XML.com: UML For W3C XML Schema Design

Even with the clear advantages it offers over the fast-receding DTD grammar, W3C XML Schema (WXS) cannot be praised for its concision. Indeed, in discussions of XML vocabulary design, the DTD notation is often thrown up on a whiteboard solely for its ability to quickly and completely communicate an idea; the corresponding WXS notation would be laughably awkward, even when WXS will be the implementation language. Thus, UML, a graphical design notation, is all the more attractive for WXS design.

UML is meant for greater things than simple description of data structures. Still the UML metamodel can support Schema design quite well, for wire-serializable types, persistence schema, and many other XML applications. UML and XML are likely to come in frequent professional contact; it would be nice if they could get along. The highest possible degree of integration of code-design and XML-design processes should be sought.

Pushing the Envelope

Application of UML to just about any type model requires an extension profile. There are many possible profiles and mappings between UML and XML, not all of which address the same goals. The XML Metadata Interchange and XMI Production for W3C XML Schema specifications, from the OMG, offer a standard mapping from UML/MOF to WXS for the purpose of exchanging models between UML tools. The model in question may not even be intended for XML production. WXS simply serves as a reliable XML expression of metadata for consumption in some other tool or locale.

My purpose here is to discuss issues in mapping between these two metamodels and to advance a UML profile that will support complete expression of an WXS information set. The major distinction is that XMI puts UML first, so to speak, in some cases settling for a mapping that fails to capture some useful WXS construct, so long as the UML model is well expressed. My aim is to put WXS first and to develop a UML profile for use specifically in WXS design:

I suggest a few stereotypes and tags, many of which dovetail with the XMI-Schema mapping. I discuss specific notation issues as the story unfolds, and highlight the necessary stereotypes and tags.

David Carlson has also done some excellent work in this area, and has proposed an extension profile for this purpose. I disagree with him on at least one major point of modeling and one minor point of notation, but much of what is developed here lines up well with Carlson's profile.

Modeling Simple Types

Traditionally UML models are built with a set of primitive types assumed, per target type model. In XML, things are trickier, since even simple types can be invented in the scope of a single design. To support this, a simpleType stereotype of UML classes is used.
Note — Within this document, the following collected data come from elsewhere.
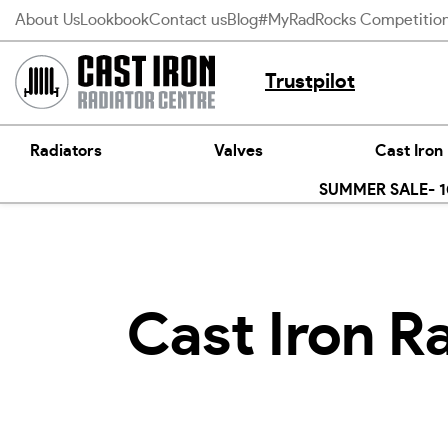
Skip
About Us
Lookbook
Contact us
Blog
#MyRadRocks Competitio
to
content
Trustpilot
Radiators
Valves
Cast Iron
SUMMER SALE- 10
Cast Iron R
UML specialization comes in handy here: a derived simpleType can identify its base type via a specialization relationship.

Under simpleType, the desired constraining facets might be modeled by overloading UML attributes and initial values, making for a convenient and readable notation. (Carlson goes this route, adding a stereotype for attributes as facets.) Even under a stereotype, though, attributes imply some actual state elements, and thus would be misleading. UML constraints offer a more correct notation for constraining facets.

Enumerated types are an exception to either notational choice for facets, since UML offers a standard stereotype for enumerations.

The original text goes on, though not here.